I think I have to wait till tomorrow night I have the app on the Xbox..


----------



## rstanek (Nov 9, 2012)

I have to wait on Netflix.....


----------



## ekim (Dec 28, 2012)

I'm in :tango_face_grin:


----------



## Chipper (Dec 22, 2012)

DVR is set.


----------



## Mish (Nov 5, 2013)

Lost interest at the end of the bat season. blah


----------



## Moonshinedave (Mar 28, 2013)

I spent a season watching them lick the boots of the bad guy with the barb wire bat. better see some balls this season.


----------



## A Watchman (Sep 14, 2015)

Tuned in!!


----------



## TG (Jul 28, 2014)

I’m too scared to watch :vs_laugh:


----------



## Denton (Sep 18, 2012)

Got nothing else to do. Prepped for the podcast, so I just have an hour to kill before we record.


----------



## Camel923 (Aug 13, 2014)

Beats the NFL river dance during the National Anthem


----------



## MI.oldguy (Apr 18, 2013)

Hope you have your shit pants on.LOL!:icon_surprised:


----------



## RUSH25 (Nov 20, 2015)

The Negan storyline is getting old for me... I am ready for them to move on to something else.... :vs_unimpressed:


----------



## sideKahr (Oct 15, 2014)

I'm sorry, I can't watch another Democratic National Convention.


----------



## Gator Monroe (Jul 29, 2017)

Negan's Henchmen looked confused when Rick was barking options to them lol


----------



## MikeyPrepper (Nov 29, 2012)

It was a good episode, but i was expecting more lol


----------



## Leeroy Jenkins (May 16, 2015)

Lame!


----------



## MaterielGeneral (Jan 27, 2015)

Slippy said:


> Damn!
> 
> The Walking Dead starts again tonight! Whose in?


Watched and liked.
The first half of the season is supposed to be action packed.

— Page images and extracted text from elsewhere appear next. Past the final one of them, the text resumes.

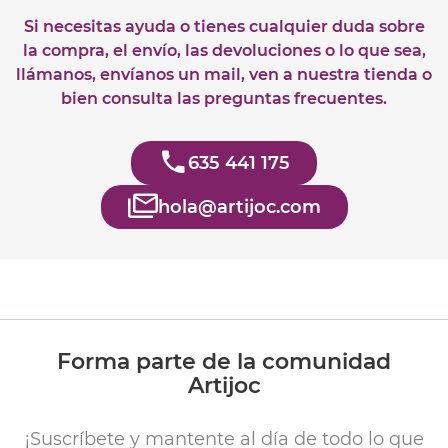
Si necesitas ayuda o tienes cualquier duda sobre
la compra, el envío, las devoluciones o lo que sea,
llámanos, envíanos un mail, ven a nuestra tienda o
bien consulta las preguntas frecuentes.
635 441 175
hola@artijoc.com
Forma parte de la comunidad
Artijoc
¡Suscríbete y mantente al día de todo lo que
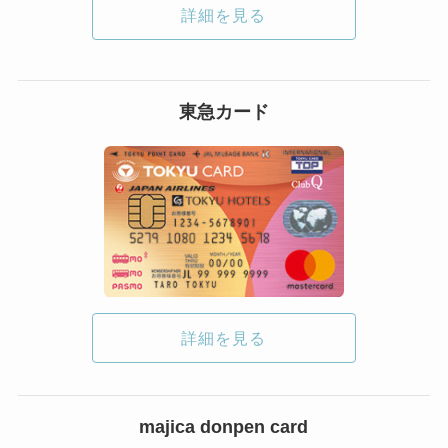
詳細を見る
東急カード
詳細を見る
majica donpen card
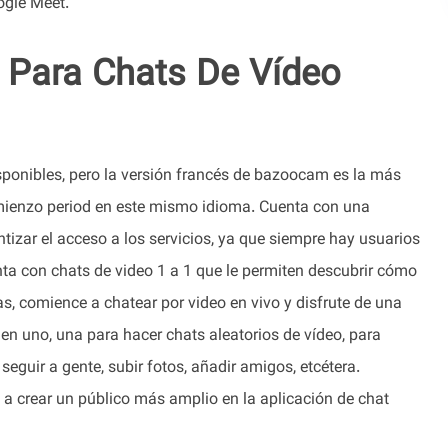
ogle Meet.
Para Chats De Vídeo
isponibles, pero la versión francés de bazoocam es la más
comienzo period en este mismo idioma. Cuenta con una
tizar el acceso a los servicios, ya que siempre hay usuarios
enta con chats de video 1 a 1 que le permiten descubrir cómo
s, comience a chatear por video en vivo y disfrute de una
s en uno, una para hacer chats aleatorios de vídeo, para
seguir a gente, subir fotos, añadir amigos, etcétera.
a crear un público más amplio en la aplicación de chat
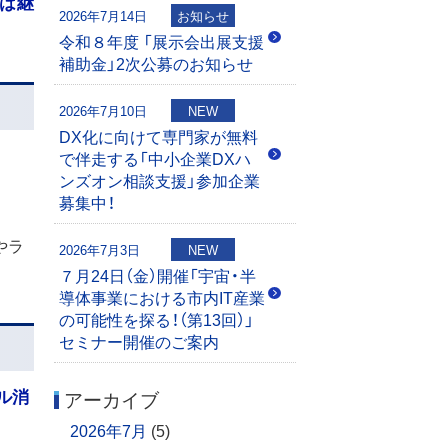
は継
2026年7月14日
お知らせ
令和８年度 「展示会出展支援
補助金」2次公募のお知らせ
2026年7月10日
NEW
DX化に向けて専門家が無料
で伴走する「中小企業DXハ
ンズオン相談支援」参加企業
募集中！
やラ
2026年7月3日
NEW
７月24日（金）開催「宇宙・半
導体事業における市内IT産業
の可能性を探る！（第13回）」
セミナー開催のご案内
ル消
アーカイブ
2026年7月
(5)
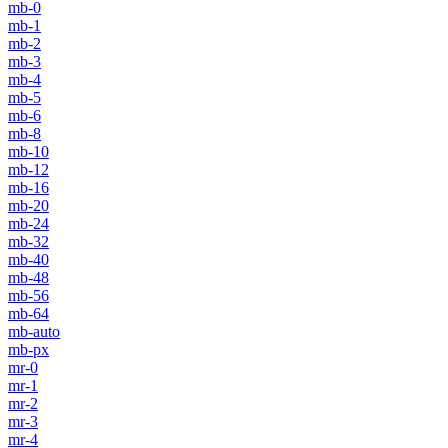
mb-0
mb-1
mb-2
mb-3
mb-4
mb-5
mb-6
mb-8
mb-10
mb-12
mb-16
mb-20
mb-24
mb-32
mb-40
mb-48
mb-56
mb-64
mb-auto
mb-px
mr-0
mr-1
mr-2
mr-3
mr-4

Sent from my XT1585 using Tapatalk


----------



## Mule13 (Dec 30, 2012)

last season ended with a climatic battle about to start.

this season is no where near that point. i really dislike when they do that.

im getting old and it confuses me.


----------



## Redneck (Oct 6, 2016)

I quit watching a couple of seasons ago, when the story line shifted focus from surviving the walking dead, to man's inhumanity to man. I get all of that I can stand in the news. Don't need it in my entertainment.


----------



## turbo6 (Jun 27, 2014)

******* said:


> I quit watching a couple of seasons ago, when the story line shifted focus from surviving the walking dead, to man's inhumanity to man. I get all of that I can stand in the news. Don't need it in my entertainment.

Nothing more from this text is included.